Schwab’s possible $200 million fine will help push not just robo-advisers but the financial advice industry as a whole towards increased transparency, said David Goldstone, manager of research and analytics at Backend Benchmarking. To start, firms need to review how their robo-advice product generates revenue.

“If it is generating revenue from cash holdings in the portfolio, payment for trade order flow, holding proprietary funds or other methods outside of a management fee, then the marketing materials and disclosures need to be reviewed to ensure that clients fully understand the full costs of the service,” Goldstone said. 

Investors aren’t charged a fee on the Schwab platform, but they do incur expenses charged by the underlying ETFs, some of which are proprietary. The service would also direct a client’s funds into cash, ranging from 6% to 22.5%, depending on a client’s risk profile.

While it is difficult to quantify how much the large cash allocation at Schwab has held back the growth of clients’ portfolios, a high cash allocation creates a cash drag on a portfolio, Goldstone said. 

“Over a long time period, even a relatively small impact on the growth of a portfolio can make a significant difference in the value of that portfolio when that growth is compounded over years or decades,” he said. 

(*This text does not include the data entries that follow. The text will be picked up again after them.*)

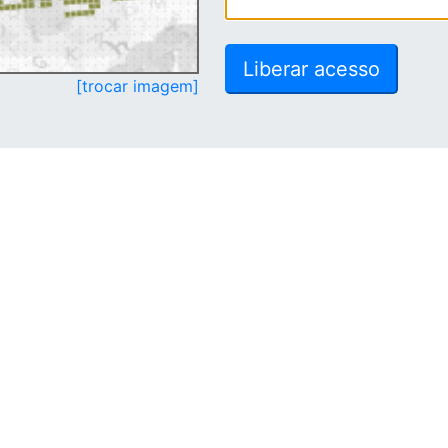
[trocar imagem]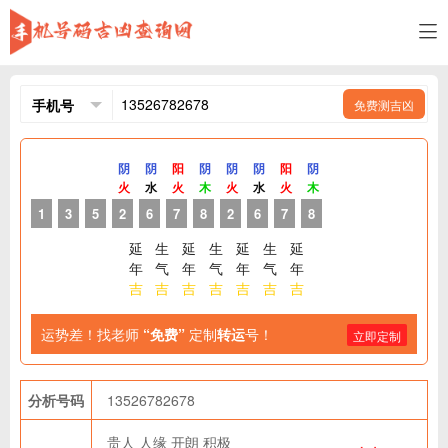
免费测吉凶
阴
阴
阳
阴
阴
阴
阳
阴
火
水
火
木
火
水
火
木
1
3
5
2
6
7
8
2
6
7
8
延
生
延
生
延
生
延
年
气
年
气
年
气
年
吉
吉
吉
吉
吉
吉
吉
运势差！找老师
“免费”
定制
转运
号！
立即定制
分析号码
13526782678
贵人
人缘
开朗
积极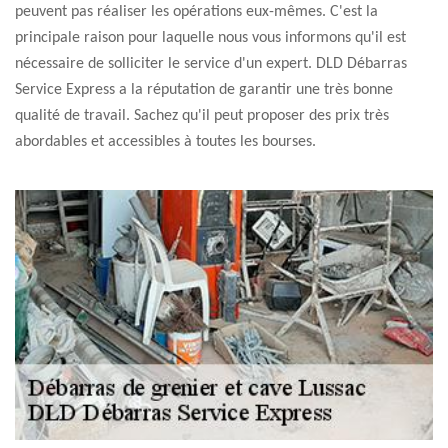
peuvent pas réaliser les opérations eux-mêmes. C'est la
principale raison pour laquelle nous vous informons qu'il est
nécessaire de solliciter le service d'un expert. DLD Débarras
Service Express a la réputation de garantir une très bonne
qualité de travail. Sachez qu'il peut proposer des prix très
abordables et accessibles à toutes les bourses.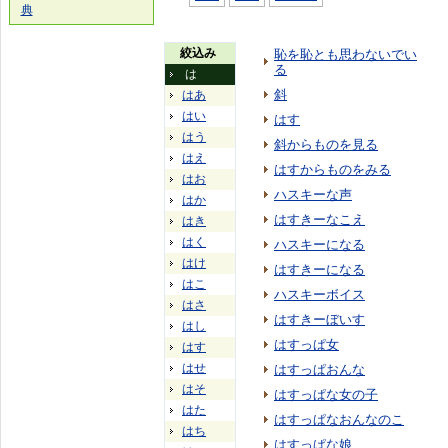
典
絞込み
恥を恥とも思わないでい
る
は
斜
はあ
はい
はす
はう
斜からものを見る
はえ
はすからものをみる
はお
ハスキーな声
はか
はすきーなこえ
はき
はく
ハスキーになる
はけ
はすきーになる
はこ
ハスキーボイス
はさ
はすきーぼいす
はし
はすっぱ女
はす
はせ
はすっぱおんな
はそ
はすっぱな女の子
はた
はすっぱなおんなのこ
はち
はすっぱな娘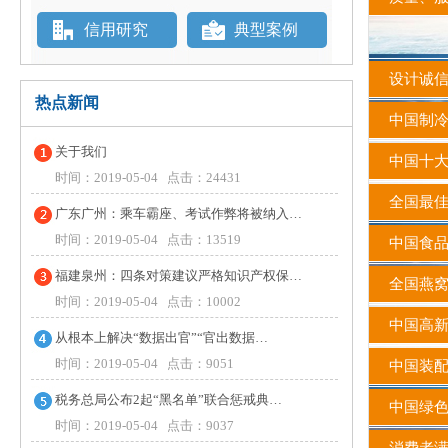
信用研究
典型案例
设计诚信
热点新闻
中国制冷
关于我们
中国十大
时间：2019-05-04 点击：24431
全国最佳
广东广州：乘车霸座、考试作弊将被纳入…
时间：2019-05-04 点击：13519
中国食品
福建泉州：四条对策建议严格知识产权保…
全国燕窝
时间：2019-05-04 点击：10002
中国高
从根本上解决“数据出官”“官出数据…
时间：2019-05-04 点击：9051
中国装配
税务总局公布2起“黑名单”联合惩戒典…
中国绿
时间：2019-05-04 点击：9037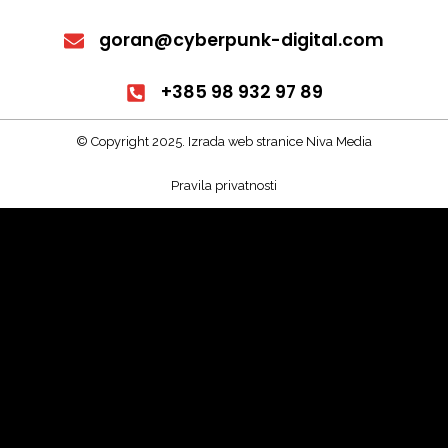
goran@cyberpunk-digital.com
+385 98 932 97 89
© Copyright 2025. Izrada web stranice Niva Media
Pravila privatnosti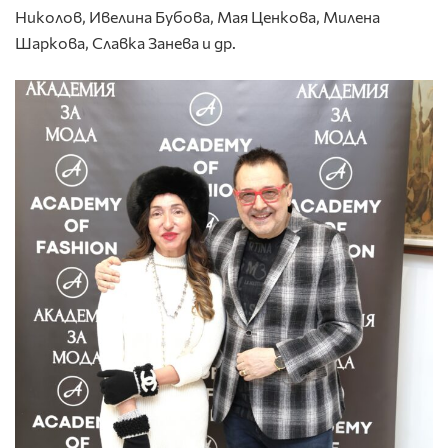
Николов, Ивелина Бубова, Мая Ценкова, Милена
Шаркова, Славка Занева и др.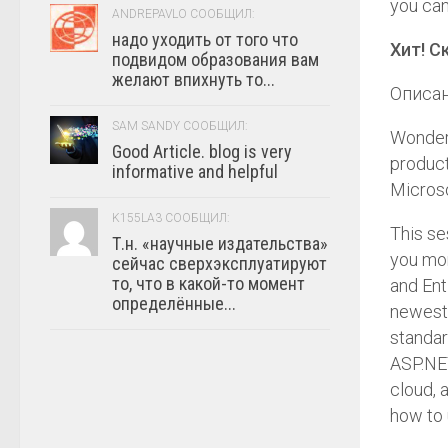
you can
ANDREPAVLO СООБЩИЛ:
надо уходить от того что
Хит! С
подвидом образования вам
желают впихнуть то...
Описан
SAM SANDY СООБЩИЛ:
Wonderi
Good Article. blog is very
product
informative and helpful
Microso
K155LA3 СООБЩИЛ:
This se
Т.н. «научные издательства»
you mor
сейчас сверхэксплуатируют
то, что в какой-то момент
and Ent
определённые...
newest 
standar
ASP.NET
cloud, 
how to 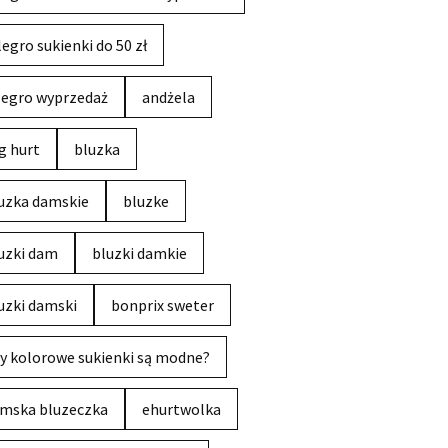
legro sukienki do 50 zł
legro wyprzedaż
andżela
g hurt
bluzka
uzka damskie
bluzke
uzki dam
bluzki damkie
uzki damski
bonprix sweter
y kolorowe sukienki są modne?
mska bluzeczka
ehurtwolka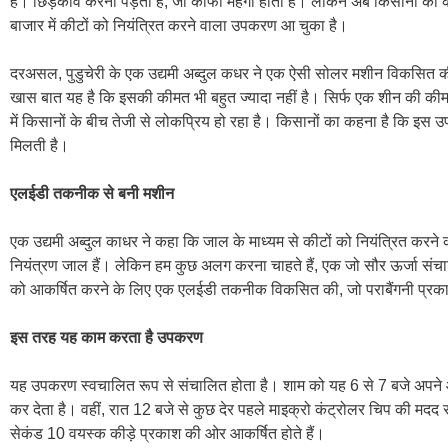
है। छिड़काव करना पड़ता है, जो काफी महंगा होता है। लेकिन अब किसानों को कीट
बाजार में कीटों को नियंत्रित करने वाला उपकरण आ चुका है।
दरअसल, पुडुचेरी के एक उद्यमी अब्दुल कधर ने एक ऐसी सोलर मशीन विकसित की
खास बात यह है कि इसकी कीमत भी बहुत ज्यादा नहीं है। सिर्फ एक शीन की क
में किसानों के बीच तेजी से लोकप्रिय हो रहा है। किसानों का कहना है कि इस
मिलती है।
एलईडी तकनीक से बनी मशीन
एक उद्यमी अब्दुल काधर ने कहा कि जाल के माध्यम से कीटों को नियंत्रित करने की व
नियंत्रण जाल हैं। लेकिन हम कुछ अलग करना चाहते हैं, एक जो सौर ऊर्जा संचाल
को आकर्षित करने के लिए एक एलईडी तकनीक विकसित की, जो पराबैंगनी प्रकाश
इस तरह यह काम करता है उपकरण
यह उपकरण स्वचालित रूप से संचालित होता है। शाम को यह 6 से 7 बजे अपने
कर देता है। वहीं, रात 12 बजे से कुछ देर पहले माइक्रो कंट्रोलर चिप की मदद 
सेकंड 10 वयस्क कीड़े प्रकाश की ओर आकर्षित होते हैं।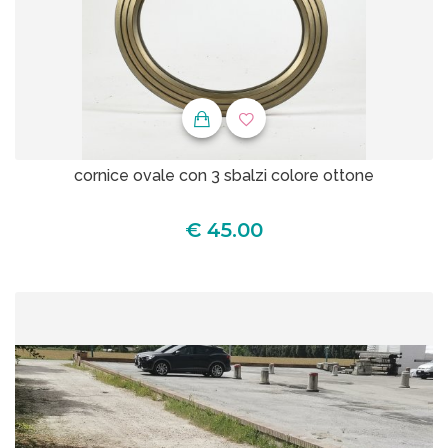
cornice ovale con 3 sbalzi colore ottone
€ 45.00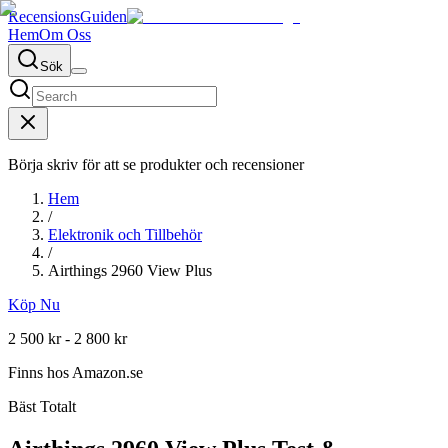
RecensionsGuiden
Hem
Om Oss
Sök
Börja skriv för att se produkter och recensioner
Hem
/
Elektronik och Tillbehör
/
Airthings 2960 View Plus
Köp Nu
2 500 kr - 2 800 kr
Finns hos
Amazon.se
Bäst Totalt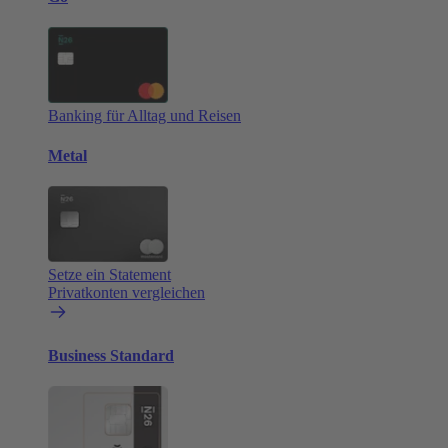
Banking für Alltag und Reisen
Metal
Setze ein Statement
Privatkonten vergleichen
Business Standard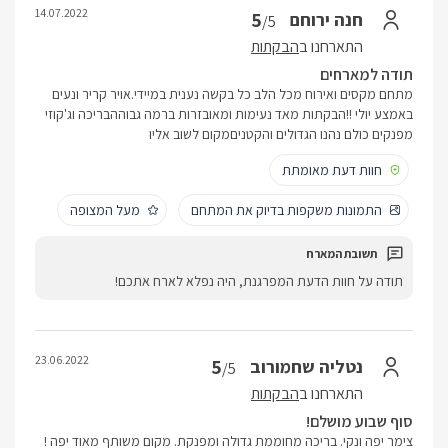
14.07.2022
5
חנה ירוחם
/5
התארחנו ב
הבקתות
תודה למארחים
מתחם מקסים ואירוח מכל הלב כל בקשה נענית במיידי.אויר קריר ונעים
באמצע יולי !!הבקתות מאד נעימות ומאובזרות ברמה גבוההבריכה וג'קוזי
מפנקים כולם נהנו הגדולים והקטניםמקום לשוב אליו
חוות דעת מאומתת
התמונות משקפות בדיוק את המתחם
מעל המצופה
תודה על חוות הדעת המפרגנת, היה נפלא לארח אתכם!
23.06.2022
5
נטליה שחמורוב
/5
התארחנו ב
הבקתות
סוף שבוע מושלם!
צימר יפה ונקי. בריכה מחוממת גדולה ומפנקת. מקום משותף מאוד יפה !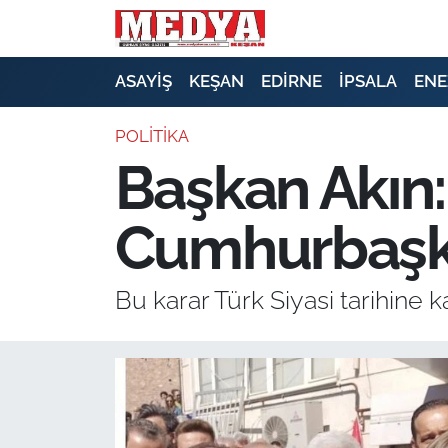
KEŞAN
ASAYİŞ
KEŞAN
EDİRNE
İPSALA
ENE
E-GAZETE
POLITIKA
Başkan Akın
ASAYİŞ
Cumhurbaşka
SİYASET
GÜNDEM
Bu karar Türk Siyasi tarihine 
EKONOMİ
SAĞLIK
EĞİTİM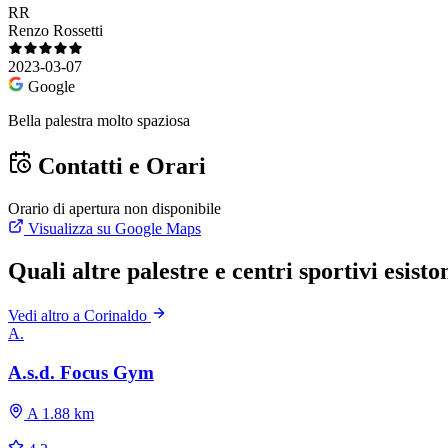
RR
Renzo Rossetti
2023-03-07
Google
Bella palestra molto spaziosa
Contatti e Orari
Orario di apertura non disponibile
Visualizza su Google Maps
Quali altre palestre e centri sportivi esist
Vedi altro a Corinaldo
A.
A.s.d. Focus Gym
A 1.88 km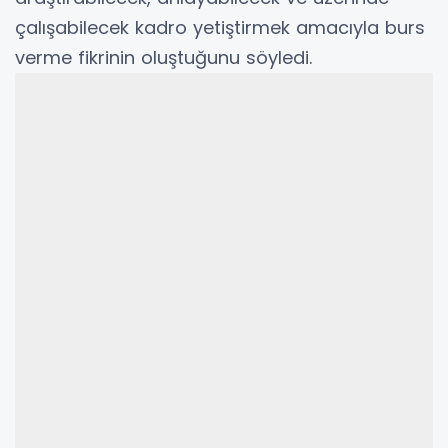
çalışabilecek kadro yetiştirmek amacıyla burs
verme fikrinin oluştuğunu söyledi.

In Robinhood’s case, the blurry line between offering users customer service versus financial advice is growing thicker, and the startup’s compliance program is likely struggling to keep up, Kamin said. 

Robinhood has made it clear that its financial adviser recruits will not be used to provide financial advice, rather, customer service. Yet Robinhood’s IPO filing does note its investment education tools could subject the firm to additional risks as it cannot guarantee it won’t be construed as constituting investment advice or recommendations by customers or regulatory agencies. 

“Robinhood has service reps, but have the employees making those field phone calls been trained as to what they can or cannot do or say?” said Kamin. “Does the person doing the reviewing and monitoring have the expertise to understand what words are considered prohibited by the SEC?”

Like other online brokerages, Robinhood decided on speed to market rather than building a platform that ensured it met basic legal and compliance obligations at federal and state levels, said Peter Dugas, executive director at Capco

“Whether they’re an online broker or robo-adviser using an algorithm to make determinations on investment advice, firms should be ensuring proper policy procedures, disclosures and specific requirements to how the investment advice is being delivered, as well as how it's consumed,” Dugas said. 

With SEC Chair Gary Gensler, who has signaled that he wants the agency to hold robo-advisers to the same standards as other investment firms, Dugas said to expect the new regulatory leader to move effectively and quickly to enforce rules that hold institutions accountable.